■ HOW TO COMPLETE THIS TASK:
Please set down each of the lines below once more, exactly, omitting all pictures.

BEGIN ENTRIES SHOWN

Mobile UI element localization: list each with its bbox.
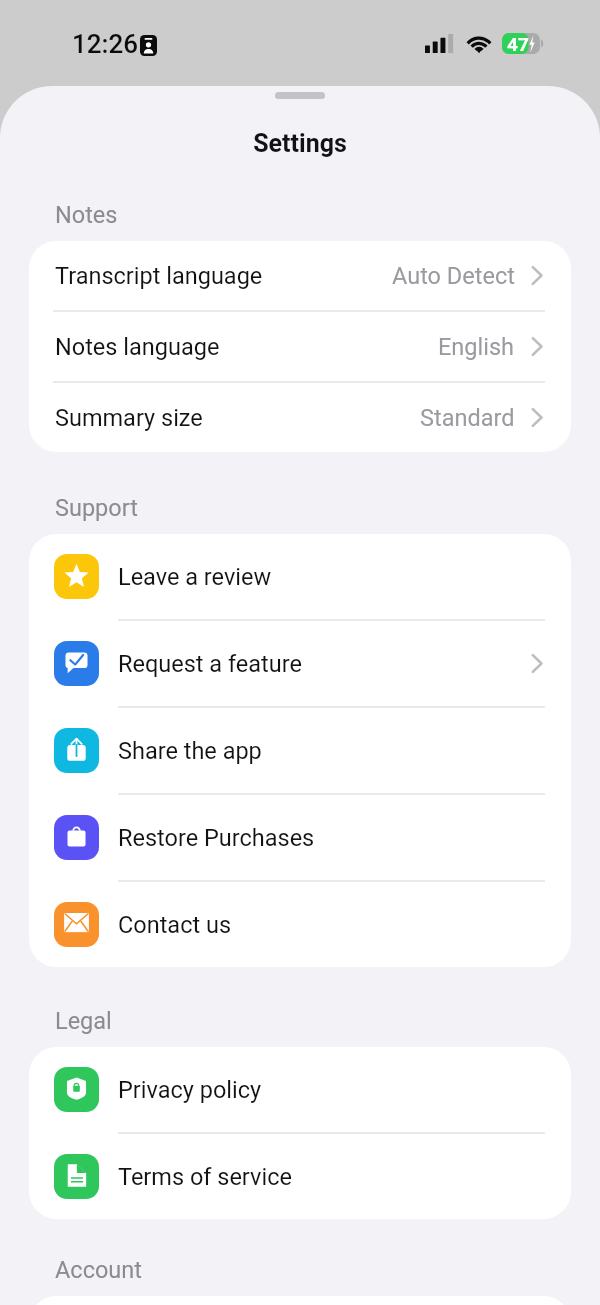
staticText: Share the app [118,737,262,765]
staticText: Leave a review [118,563,272,591]
staticText: Terms of service [118,1163,292,1191]
staticText: Privacy policy [118,1076,262,1104]
staticText: Auto Detect [392,262,515,290]
button[interactable]: Request a feature [29,621,571,708]
button[interactable]: Restore Purchases [29,795,571,882]
staticText: Notes [55,201,118,229]
staticText: 47 [507,33,529,53]
staticText: Standard [420,404,515,432]
staticText: Support [55,494,138,522]
staticText: Request a feature [118,650,302,678]
button[interactable]: Notes language [29,312,571,383]
button[interactable]: Terms of service [29,1134,571,1219]
staticText: Contact us [118,911,232,939]
staticText: English [438,333,515,361]
staticText: Settings [0,129,600,158]
button[interactable]: Share the app [29,708,571,795]
staticText: Transcript language [55,262,263,290]
staticText: Legal [55,1007,112,1035]
staticText: Summary size [55,404,203,432]
staticText: Account [55,1256,142,1284]
button[interactable]: Leave a review [29,534,571,621]
staticText: Restore Purchases [118,824,315,852]
staticText: 12:26 [72,29,139,59]
button[interactable]: Privacy policy [29,1047,571,1134]
button[interactable]: Contact us [29,882,571,967]
button[interactable]: Transcript language [29,241,571,312]
button[interactable]: Summary size [29,383,571,452]
staticText: Notes language [55,333,220,361]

END ENTRIES SHOWN

■ TASK ANSWER:
Mobile UI element localization: list each with its bbox.
staticText: Share the app [118,737,262,765]
staticText: Leave a review [118,563,272,591]
staticText: Terms of service [118,1163,292,1191]
staticText: Privacy policy [118,1076,262,1104]
staticText: Auto Detect [392,262,515,290]
button[interactable]: Request a feature [29,621,571,708]
button[interactable]: Restore Purchases [29,795,571,882]
staticText: Notes [55,201,118,229]
staticText: 47 [507,33,529,53]
staticText: Standard [420,404,515,432]
staticText: Support [55,494,138,522]
staticText: Request a feature [118,650,302,678]
button[interactable]: Notes language [29,312,571,383]
button[interactable]: Terms of service [29,1134,571,1219]
staticText: Contact us [118,911,232,939]
staticText: English [438,333,515,361]
staticText: Settings [0,129,600,158]
button[interactable]: Share the app [29,708,571,795]
staticText: Transcript language [55,262,263,290]
staticText: Legal [55,1007,112,1035]
staticText: Summary size [55,404,203,432]
staticText: Account [55,1256,142,1284]
button[interactable]: Leave a review [29,534,571,621]
staticText: Restore Purchases [118,824,315,852]
staticText: 12:26 [72,29,139,59]
button[interactable]: Privacy policy [29,1047,571,1134]
button[interactable]: Contact us [29,882,571,967]
button[interactable]: Transcript language [29,241,571,312]
button[interactable]: Summary size [29,383,571,452]
staticText: Notes language [55,333,220,361]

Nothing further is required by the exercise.